------ RECORDS FOR THIS EXERCISE

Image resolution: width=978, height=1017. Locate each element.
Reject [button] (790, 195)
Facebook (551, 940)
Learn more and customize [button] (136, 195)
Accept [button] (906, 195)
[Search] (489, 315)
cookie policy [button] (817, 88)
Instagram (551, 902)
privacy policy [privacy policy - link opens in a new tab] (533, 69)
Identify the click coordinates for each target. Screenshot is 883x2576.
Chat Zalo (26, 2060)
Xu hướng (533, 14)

------------
------ RECORDS FOR THIS EXERCISE

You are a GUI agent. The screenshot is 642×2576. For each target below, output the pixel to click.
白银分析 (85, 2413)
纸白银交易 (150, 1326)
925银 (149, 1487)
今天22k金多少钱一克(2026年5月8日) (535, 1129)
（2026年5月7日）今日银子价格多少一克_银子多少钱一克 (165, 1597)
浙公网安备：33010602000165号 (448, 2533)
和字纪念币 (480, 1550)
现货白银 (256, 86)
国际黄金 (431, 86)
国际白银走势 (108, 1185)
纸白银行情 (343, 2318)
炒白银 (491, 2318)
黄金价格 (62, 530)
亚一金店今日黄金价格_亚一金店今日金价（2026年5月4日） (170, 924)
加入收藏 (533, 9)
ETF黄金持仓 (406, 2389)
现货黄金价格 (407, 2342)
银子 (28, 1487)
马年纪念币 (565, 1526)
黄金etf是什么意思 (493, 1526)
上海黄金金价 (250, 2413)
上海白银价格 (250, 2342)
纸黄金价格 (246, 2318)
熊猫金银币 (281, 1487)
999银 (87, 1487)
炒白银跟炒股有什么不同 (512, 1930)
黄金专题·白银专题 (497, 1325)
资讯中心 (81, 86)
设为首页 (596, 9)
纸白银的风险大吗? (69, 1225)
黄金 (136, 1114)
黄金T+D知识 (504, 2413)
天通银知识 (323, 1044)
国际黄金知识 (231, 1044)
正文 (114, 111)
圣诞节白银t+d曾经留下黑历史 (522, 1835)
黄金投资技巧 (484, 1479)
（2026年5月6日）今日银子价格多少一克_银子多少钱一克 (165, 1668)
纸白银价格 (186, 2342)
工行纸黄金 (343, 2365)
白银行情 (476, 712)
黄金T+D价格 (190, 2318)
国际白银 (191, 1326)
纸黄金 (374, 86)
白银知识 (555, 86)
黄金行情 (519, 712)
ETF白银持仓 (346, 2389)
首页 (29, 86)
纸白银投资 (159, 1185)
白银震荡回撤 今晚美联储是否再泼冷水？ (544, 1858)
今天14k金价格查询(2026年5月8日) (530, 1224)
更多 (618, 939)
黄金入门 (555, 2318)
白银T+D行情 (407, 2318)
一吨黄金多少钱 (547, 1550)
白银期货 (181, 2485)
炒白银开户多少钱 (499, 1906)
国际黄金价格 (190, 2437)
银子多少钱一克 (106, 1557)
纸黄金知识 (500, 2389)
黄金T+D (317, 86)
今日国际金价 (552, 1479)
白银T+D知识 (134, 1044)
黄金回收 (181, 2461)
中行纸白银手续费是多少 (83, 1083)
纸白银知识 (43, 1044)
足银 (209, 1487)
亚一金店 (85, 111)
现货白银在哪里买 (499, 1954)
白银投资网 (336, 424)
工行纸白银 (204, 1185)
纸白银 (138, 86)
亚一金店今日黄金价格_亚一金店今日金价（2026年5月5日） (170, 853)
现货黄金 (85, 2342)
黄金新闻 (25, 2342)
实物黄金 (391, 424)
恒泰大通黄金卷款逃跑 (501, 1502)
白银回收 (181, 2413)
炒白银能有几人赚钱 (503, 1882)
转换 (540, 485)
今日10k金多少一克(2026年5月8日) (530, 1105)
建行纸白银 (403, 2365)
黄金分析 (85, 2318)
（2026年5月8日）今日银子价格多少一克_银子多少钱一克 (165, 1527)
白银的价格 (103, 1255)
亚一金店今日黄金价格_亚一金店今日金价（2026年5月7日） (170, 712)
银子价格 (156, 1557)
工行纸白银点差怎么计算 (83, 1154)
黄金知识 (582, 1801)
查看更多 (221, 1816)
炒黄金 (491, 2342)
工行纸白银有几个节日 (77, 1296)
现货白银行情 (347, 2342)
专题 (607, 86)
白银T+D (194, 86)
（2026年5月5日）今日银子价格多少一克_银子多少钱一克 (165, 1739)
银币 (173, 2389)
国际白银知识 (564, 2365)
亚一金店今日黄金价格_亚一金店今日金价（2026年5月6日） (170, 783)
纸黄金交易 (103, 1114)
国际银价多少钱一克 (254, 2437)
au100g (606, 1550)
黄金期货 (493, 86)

------------

**TASK BRIEF**
What is asked for is an exact copy of the lines above from the one containing "纸白银价格 (186, 2342)" through the one containing "黄金新闻 (25, 2342)", and only those.

**SOLUTION**
纸白银价格 (186, 2342)
工行纸黄金 (343, 2365)
白银行情 (476, 712)
黄金T+D价格 (190, 2318)
国际白银 (191, 1326)
纸黄金 (374, 86)
白银知识 (555, 86)
黄金行情 (519, 712)
ETF白银持仓 (346, 2389)
首页 (29, 86)
纸白银投资 (159, 1185)
白银震荡回撤 今晚美联储是否再泼冷水？ (544, 1858)
今天14k金价格查询(2026年5月8日) (530, 1224)
更多 (618, 939)
黄金入门 (555, 2318)
白银T+D行情 (407, 2318)
一吨黄金多少钱 (547, 1550)
白银期货 (181, 2485)
炒白银开户多少钱 (499, 1906)
国际黄金价格 (190, 2437)
银子多少钱一克 (106, 1557)
纸黄金知识 (500, 2389)
黄金T+D (317, 86)
今日国际金价 (552, 1479)
白银T+D知识 (134, 1044)
黄金回收 (181, 2461)
中行纸白银手续费是多少 (83, 1083)
纸白银知识 (43, 1044)
足银 (209, 1487)
亚一金店 (85, 111)
现货白银在哪里买 (499, 1954)
白银投资网 (336, 424)
工行纸白银 (204, 1185)
纸白银 (138, 86)
亚一金店今日黄金价格_亚一金店今日金价（2026年5月5日） (170, 853)
现货黄金 (85, 2342)
黄金新闻 (25, 2342)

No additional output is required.